Cats with puffed tails are “basically trying to make themselves look as big as possible, and that’s because they detect a threat in the environment," Dr. Mikel Delgado, a certified cat behavior consultant who studied animal behavior and human-pet relationships as a PhD student at the University of California, Berkeley, tells Mental Floss. The “threat” in question can be as major as an approaching dog or as minor as an unexpected noise. Even if a cat isn't technically in any real danger, it's still biologically wired to spring to the offensive at a moment’s notice, as it's "not quite at the top of the food chain,” Delgado says. And a big tail is reflexive feline body language for “I’m big and scary, and you wouldn't want to mess with me,” she adds.
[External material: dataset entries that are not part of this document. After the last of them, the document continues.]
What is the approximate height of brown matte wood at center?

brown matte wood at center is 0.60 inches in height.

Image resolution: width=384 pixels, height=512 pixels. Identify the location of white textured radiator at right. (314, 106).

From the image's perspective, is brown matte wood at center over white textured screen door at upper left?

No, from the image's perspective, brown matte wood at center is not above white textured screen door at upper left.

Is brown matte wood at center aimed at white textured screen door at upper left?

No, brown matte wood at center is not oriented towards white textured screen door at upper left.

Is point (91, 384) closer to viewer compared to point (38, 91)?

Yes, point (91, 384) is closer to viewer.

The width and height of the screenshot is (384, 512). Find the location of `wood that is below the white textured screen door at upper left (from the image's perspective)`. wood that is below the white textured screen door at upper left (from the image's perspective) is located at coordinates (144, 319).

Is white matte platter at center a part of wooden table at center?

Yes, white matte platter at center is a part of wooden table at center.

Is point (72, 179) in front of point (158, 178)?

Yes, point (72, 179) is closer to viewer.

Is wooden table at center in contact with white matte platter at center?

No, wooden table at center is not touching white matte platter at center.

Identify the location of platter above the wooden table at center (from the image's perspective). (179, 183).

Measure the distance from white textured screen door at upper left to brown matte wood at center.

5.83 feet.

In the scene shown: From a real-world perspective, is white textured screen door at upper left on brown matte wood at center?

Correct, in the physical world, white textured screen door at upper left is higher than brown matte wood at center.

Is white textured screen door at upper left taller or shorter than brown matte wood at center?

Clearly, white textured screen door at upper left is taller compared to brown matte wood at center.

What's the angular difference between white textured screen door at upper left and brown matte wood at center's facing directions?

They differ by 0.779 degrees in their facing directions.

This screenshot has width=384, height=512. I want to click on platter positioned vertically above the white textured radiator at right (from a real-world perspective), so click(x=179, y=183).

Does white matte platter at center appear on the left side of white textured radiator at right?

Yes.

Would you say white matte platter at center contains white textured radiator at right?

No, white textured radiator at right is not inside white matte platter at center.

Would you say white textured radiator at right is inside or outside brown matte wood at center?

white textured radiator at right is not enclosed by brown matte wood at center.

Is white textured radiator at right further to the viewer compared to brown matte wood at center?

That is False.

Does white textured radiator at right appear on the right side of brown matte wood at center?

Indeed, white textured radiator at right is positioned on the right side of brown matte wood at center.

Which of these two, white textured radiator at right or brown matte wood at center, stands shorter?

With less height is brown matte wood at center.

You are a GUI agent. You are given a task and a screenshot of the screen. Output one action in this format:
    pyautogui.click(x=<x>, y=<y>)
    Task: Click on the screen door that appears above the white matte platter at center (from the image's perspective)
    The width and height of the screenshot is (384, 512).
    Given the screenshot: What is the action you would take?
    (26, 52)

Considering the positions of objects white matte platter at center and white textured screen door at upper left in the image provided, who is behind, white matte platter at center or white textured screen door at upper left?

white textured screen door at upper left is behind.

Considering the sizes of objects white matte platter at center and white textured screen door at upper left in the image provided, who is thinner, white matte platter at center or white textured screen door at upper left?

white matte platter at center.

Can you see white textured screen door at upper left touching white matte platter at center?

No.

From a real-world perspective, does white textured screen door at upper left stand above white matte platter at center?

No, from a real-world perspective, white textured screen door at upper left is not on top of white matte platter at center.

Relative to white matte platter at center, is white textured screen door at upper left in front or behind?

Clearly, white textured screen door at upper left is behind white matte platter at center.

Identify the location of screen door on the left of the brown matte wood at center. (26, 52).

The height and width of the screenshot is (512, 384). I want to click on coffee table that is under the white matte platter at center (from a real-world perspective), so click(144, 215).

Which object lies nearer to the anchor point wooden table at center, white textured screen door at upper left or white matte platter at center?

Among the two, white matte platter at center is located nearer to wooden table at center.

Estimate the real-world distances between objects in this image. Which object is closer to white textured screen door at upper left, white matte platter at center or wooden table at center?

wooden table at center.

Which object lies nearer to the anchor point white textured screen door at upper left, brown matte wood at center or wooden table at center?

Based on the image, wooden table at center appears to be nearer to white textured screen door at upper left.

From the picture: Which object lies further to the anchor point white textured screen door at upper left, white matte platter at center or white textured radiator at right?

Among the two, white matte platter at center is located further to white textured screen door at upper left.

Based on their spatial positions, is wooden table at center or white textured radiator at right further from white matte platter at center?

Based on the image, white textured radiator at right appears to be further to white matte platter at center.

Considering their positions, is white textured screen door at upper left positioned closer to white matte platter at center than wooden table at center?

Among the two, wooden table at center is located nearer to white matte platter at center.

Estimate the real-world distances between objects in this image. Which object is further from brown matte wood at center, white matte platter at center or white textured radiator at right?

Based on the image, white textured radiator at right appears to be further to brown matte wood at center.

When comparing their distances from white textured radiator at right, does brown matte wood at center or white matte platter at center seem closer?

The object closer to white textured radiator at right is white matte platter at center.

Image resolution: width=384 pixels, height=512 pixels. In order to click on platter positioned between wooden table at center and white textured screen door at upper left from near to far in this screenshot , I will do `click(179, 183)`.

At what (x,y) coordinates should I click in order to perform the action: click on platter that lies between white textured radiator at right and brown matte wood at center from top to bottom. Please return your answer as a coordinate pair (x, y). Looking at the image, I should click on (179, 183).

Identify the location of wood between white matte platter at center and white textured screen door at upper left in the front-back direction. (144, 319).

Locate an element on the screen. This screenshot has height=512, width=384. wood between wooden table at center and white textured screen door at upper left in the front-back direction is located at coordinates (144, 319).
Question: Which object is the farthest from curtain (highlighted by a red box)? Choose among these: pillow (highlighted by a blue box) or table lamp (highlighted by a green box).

A cat’s tail puffs when muscles in its skin (where the hair base is) contract in response to hormone signals from the stress/fight or flight system, or sympathetic nervous system. Occasionally, the hairs on a cat’s back will also puff up along with the tail. That said, not all cats swell up when a startling situation strikes. “I’ve seen some cats that seem unflappable, and they never get poofed up,” Delgado says. “My cats get puffed up pretty easily.”

In addition to cats, other animals also experience piloerection, as this phenomenon is technically called. For example, “some birds puff up when they're encountering an enemy or a threat,” Delgado says. “I think it is a universal response among animals to try to get themselves out of a [potentially dangerous] situation. Really, the idea is that you don't have to fight because if you fight, you might lose an ear or you might get an injury that could be fatal. For most animals, they’re trying to figure out how to scare another animal off without actually going fisticuffs.” In other words, hiss softly, but carry a big tail.